Впервые за весь день дикое чувство голода заставляет меня подняться с кровати, накинуть халат и пойти на кухню. Но совершить налет на холодильник я не успеваю. Взгляд падает на большие настенные часы, и в груди словно что-то обрывается. Начало восьмого. А в восемь к моему дому подъедет черный «Майбах», и гребаный терминатор будет ждать меня, чтобы отвезти к своему хозяину.
Что сделает Баженов, если я не выйду? Один раз я уже попыталась отказаться ехать с ним, и меня заставили ночевать в гараже. Лучше не рисковать.

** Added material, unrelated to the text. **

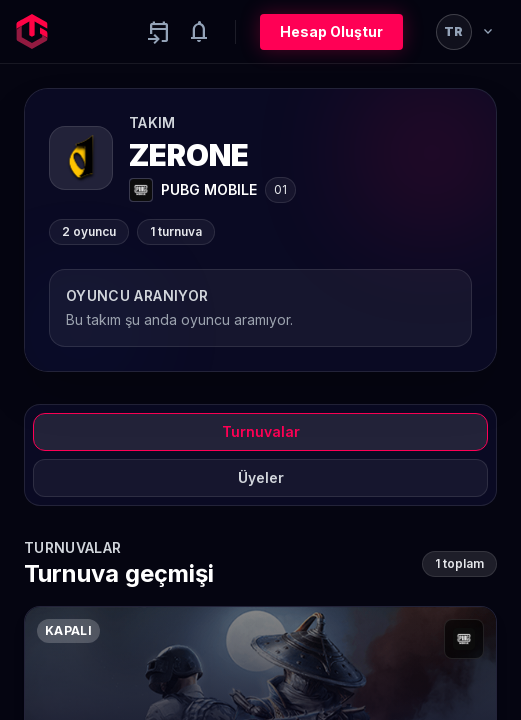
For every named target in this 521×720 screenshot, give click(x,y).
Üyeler (261, 477)
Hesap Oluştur (331, 31)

Разворачиваюсь, и пулей несусь обратно в спальню. Достаю небольшую дорожную сумку из шкафа, ту самую, с которой я прилетела из Лондона чуть больше трех месяцев назад. Торопливо скидываю в нее самые необходимые вещи, а так же оба своих телефона. Один для связи с Захаровым, второй — для всех остальных. С досадой понимаю, что так и не поставила его на зарядку, а Жанна, наверное, с ума сходит от беспокойства. Я ведь пропала на целые сутки. Ничего, заряжу при первой же возможности и наберу ей позже, а сейчас я должна спешить.
В прихожей ловлю свое отражение в зеркальной поверхности встроенного в стену шкафа, и понимаю, что собралась идти на улицу в халате. Из груди вырывается досадный стон, и я несусь обратно в спальню, чтобы схватить что-то первое попавшееся из оставшихся вещей в шкафу и натянуть на себя. Этим чем-то оказывается короткое спортивное платье серого цвета, поэтому из многочисленных пар обуви я выбираю белые кроссовки, запрыгиваю в них босыми ногами, и спешу на выход.
Уже на пороге оглядываюсь, пропуская в груди укол тревоги. В холодильнике остались продукты, они наверняка теперь испортятся. Ведь больше я сюда уже не вернусь.